The chief of Europe's top airline safety agencies warned that cyber-criminals could hack into critical systems on an airplane from the ground.
Patrick Ky, director of the European Aviation Safety Agency, told European aviation journalists at a meeting of the Association des Journalistes Professionnels de l'Aéronautique et de l'Espace (AJPAE) that his organisation had hired a penetration tester to find and exploit vulnerabilities in the ACARS (Aircraft Communications Addressing and Reporting System) used to transmit messages between aircraft and ground stations.
Over the past two years, there has been an increasing number of cyber-security incidents reported in the aviation industry.

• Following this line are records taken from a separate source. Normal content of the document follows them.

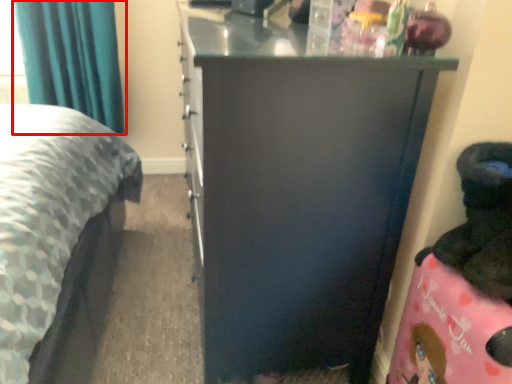 Question: From the image's perspective, where is curtain (annotated by the red box) located relative to furniture?

Choices:
 (A) below
 (B) above

Answer: (B) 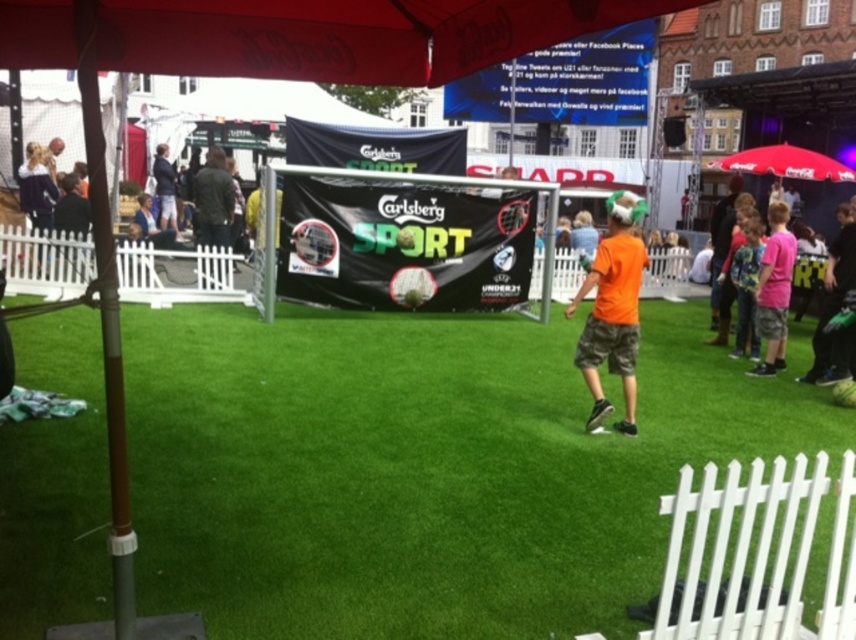 Question: Which point appears closest to the camera in this image?

Choices:
 (A) (152, 163)
 (B) (414, 371)
 (C) (592, 324)

Answer: (C)

Question: Is green artificial turf at center bigger than light blue denim shorts at center?

Choices:
 (A) no
 (B) yes

Answer: (A)

Question: Which of these objects is positioned farthest from the light blue denim shorts at center?

Choices:
 (A) green artificial turf at center
 (B) orange matte shirt at center

Answer: (B)

Question: Observing the image, what is the correct spatial positioning of orange matte shirt at center in reference to light blue denim shorts at center?

Choices:
 (A) left
 (B) right

Answer: (B)

Question: Which point appears farthest from the camera in this image?

Choices:
 (A) (788, 378)
 (B) (165, 198)

Answer: (B)

Question: Considering the relative positions of green artificial turf at center and orange matte shirt at center in the image provided, where is green artificial turf at center located with respect to orange matte shirt at center?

As reported by French newspaper Les Echoes, Ky said the white-hat hacker, who was also a professional pilot, took five minutes to crack the messaging system. It was another couple of days before the same consultant managed to gain access to aircraft control systems.
“For security reasons, I will not tell you how he did it, but I'll let you judge if the risk is high or low,” Ky told reporters.
According to the report, research conducted by the International Civil Aviation Organisation last year said that as aircraft navigation and other control systems are effectively separated from non-critical systems such as entertainment, that the risk of hacking critical systems was low.
But experts rejected this and warned that because ACARS uses a proprietary encoding/decoding scheme in use since 1978, this was not designed with cyber-security in mind and therefore vulnerable to attack.
Ky said that the next generation of air traffic management systems such as the Single European Sky ATM Research, or Sesar, will need protecting. Sesar relies a lot on satellite-based communications, navigation and surveillance systems.
“With the introduction of SESAR and the possibility for the air traffic control to directly give instructions to the aircraft control system, this risk will be multiplied,” said Ky. “We need to start by putting in place a structure for alerting airlines on cyber-attacks.”
He said in the longer term, the EFSA, which is responsible for making sure aircraft are safe, could also certify airline equipment against being hacked.
Mike Westmacott, cyber consultant at Thales UK, told SCMagazineUK.com that as the article does not disclose the attack vectors, tools or techniques used, it is impossible to determine the level of risk associated with the claims.
“It is, however, possible to present levels of risk for theoretical situations. If the penetration tester (who was also a pilot) was able to obtain access to the ACARS message system from the on-plane public Wi-Fi, or from any facility that the public has access to, then the risk would be substantial – and any aircraft exposing such a vulnerability would likely be immediately grounded,” he said.
“If on the other hand the tester (as a pilot) was able to use a connection that was restricted access (physically – such as in the cockpit or staff areas) then the risk is reduced, potentially significantly.”
Westmacott added that airlines must ensure that safety critical systems and control networks are segregated from publicly accessible facilities, and that aircraft designs and their systems are subject to a full and thorough risk assessment and suite of technical assessments.
Trey Ford, global security strategist at Rapid7, told SC that a simple review of message validation and workflows around questionable or suspected manipulated communications would effectively manage this.
“The workflows already exist, but not with an expectation of malice as much as failed equipment,” he said.
Carl Herberger, who looks after security solutions for Radware, used to be in the US Air Force and was an Electric Warfare Officer on B52 bombers. He told SC that an attack on airplanes was “absolutely possible”.
“It's long been recognised that hackers can get access to the Aircraft Communications Addressing and Reporting System (ACARS). In fact, in 2013 it was proved that the ACARS could be intercepted and hackers could sabotage this communication channel via a purpose-built Android app. It's possible because this system does not have any real authentication features nor prevention of spoofed commands build in,” he said.
He added that Boeing warned the US government about it with regards to its Boeing 777 when it was seeking certificates for airworthiness. It said at the time that the way the on-board network is designed doesn't allow for cyber-security, added Herberger.
“Security professionals have long understood the threat that embedded systems create for modern day critical infrastructure – the airline industry is no different. There needs to be collaboration between the industry, security experts, aviation authorities and governments to test and protect these systems but above all drive best practice for detecting and mitigating attacks into the engineering, to ensure public safety is built in well before the plane has left the drawing board,” said Herberger.